### Requirement
Exclude images and print all the records verbatim.

### The records
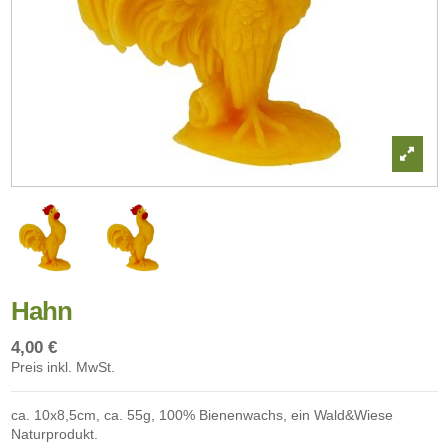
Hahn
4,00 €
Preis inkl. MwSt.
ca. 10x8,5cm, ca. 55g, 100% Bienenwachs, ein Wald&Wiese
Naturprodukt.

### Expected output
Hahn
4,00 €
Preis inkl. MwSt.
ca. 10x8,5cm, ca. 55g, 100% Bienenwachs, ein Wald&Wiese
Naturprodukt.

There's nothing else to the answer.